REQUIRED WORK
Scan the listing for "économique" and copy out each line that has it.

DATA RECORDS
BEGIN

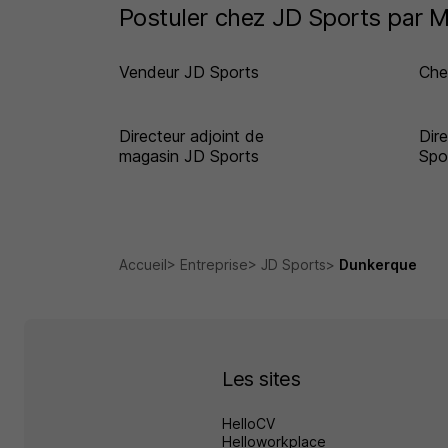
Postuler chez JD Sports par M
Vendeur JD Sports
Che
Directeur adjoint de
Dir
magasin JD Sports
Spo
Accueil
Entreprise
JD Sports
Dunkerque
Les sites
HelloCV
Helloworkplace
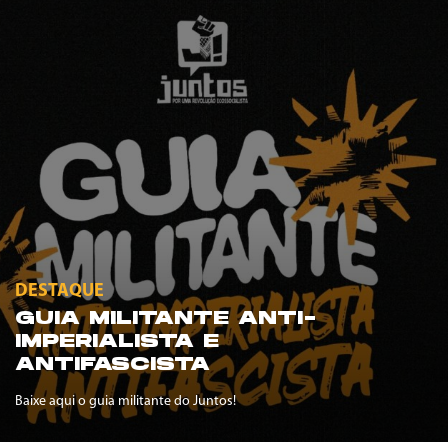
DESTAQUE
GUIA MILITANTE ANTI-
IMPERIALISTA E
ANTIFASCISTA
Baixe aqui o guia militante do Juntos!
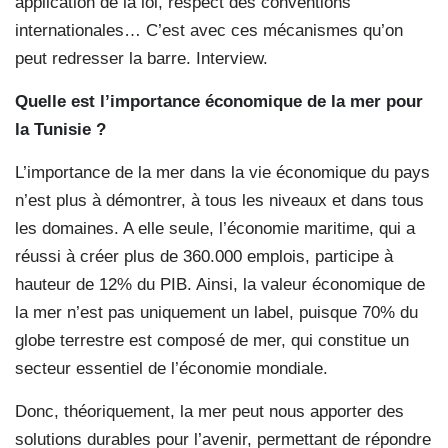
application de la loi, respect des conventions
internationales… C’est avec ces mécanismes qu’on
peut redresser la barre. Interview.
Quelle est l’importance économique de la mer pour
la Tunisie ?
L’importance de la mer dans la vie économique du pays
n’est plus à démontrer, à tous les niveaux et dans tous
les domaines. A elle seule, l’économie maritime, qui a
réussi à créer plus de 360.000 emplois, participe à
hauteur de 12% du PIB. Ainsi, la valeur économique de
la mer n’est pas uniquement un label, puisque 70% du
globe terrestre est composé de mer, qui constitue un
secteur essentiel de l’économie mondiale.
Donc, théoriquement, la mer peut nous apporter des
solutions durables pour l’avenir, permettant de répondre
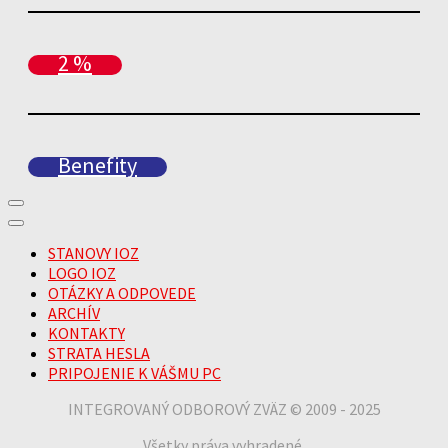
2 %
Benefity
STANOVY IOZ
LOGO IOZ
OTÁZKY A ODPOVEDE
ARCHÍV
KONTAKTY
STRATA HESLA
PRIPOJENIE K VÁŠMU PC
INTEGROVANÝ ODBOROVÝ ZVÄZ © 2009 - 2025
Všetky práva vyhradené.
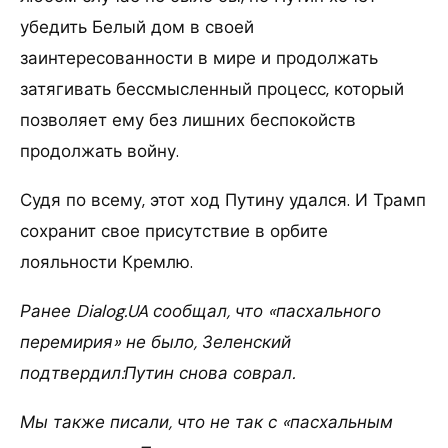
убедить Белый дом в своей
заинтересованности в мире и продолжать
затягивать бессмысленный процесс, который
позволяет ему без лишних беспокойств
продолжать войну.
Судя по всему, этот ход Путину удался. И Трамп
сохранит свое присутствие в орбите
лояльности Кремлю.
Ранее Dialog.UA сообщал, что «пасхального
перемирия» не было, Зеленский
подтвердил:Путин снова соврал.
Мы также писали, что не так с «пасхальным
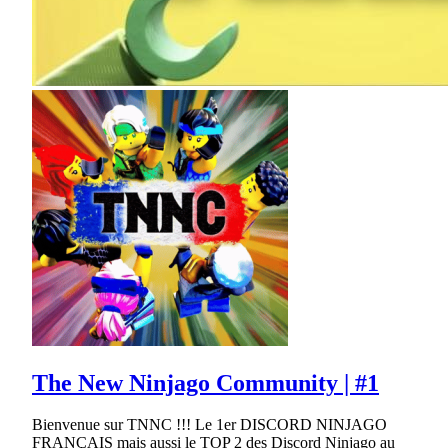
The New Ninjago Community | #1
Bienvenue sur TNNC !!! Le 1er DISCORD NINJAGO
FRANÇAIS mais aussi le TOP 2 des Discord Ninjago au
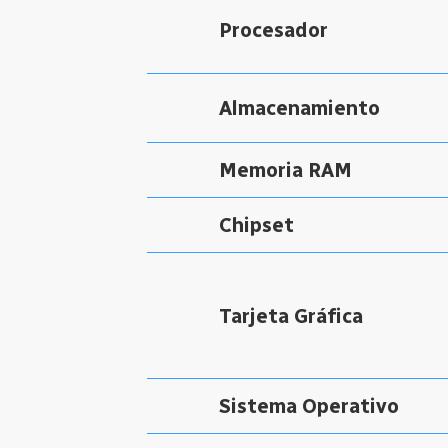
Procesador
Almacenamiento
Memoria RAM
Chipset
Tarjeta Gráfica
Sistema Operativo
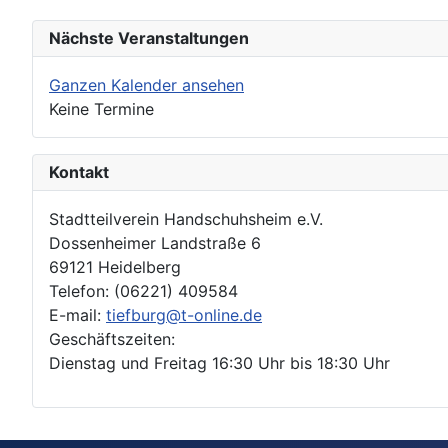
Nächste Veranstaltungen
Ganzen Kalender ansehen
Keine Termine
Kontakt
Stadtteilverein Handschuhsheim e.V.
Dossenheimer Landstraße 6
69121 Heidelberg
Telefon: (06221) 409584
E-mail:
tiefburg@t-online.de
Geschäftszeiten:
Dienstag und Freitag 16:30 Uhr bis 18:30 Uhr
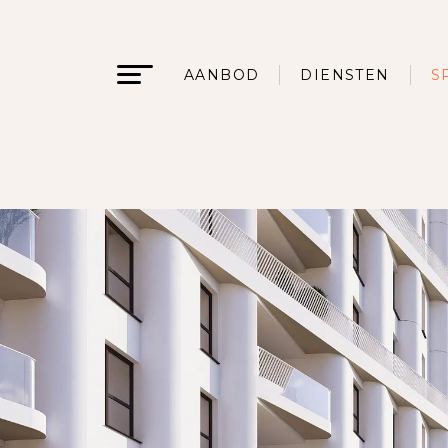
AANBOD
DIENSTEN
S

END

WRITTEN REPLY
Quelle est l’importance économique de la mer pour
L’importance de la mer dans la vie économique du pays
hauteur de 12% du PIB. Ainsi, la valeur économique de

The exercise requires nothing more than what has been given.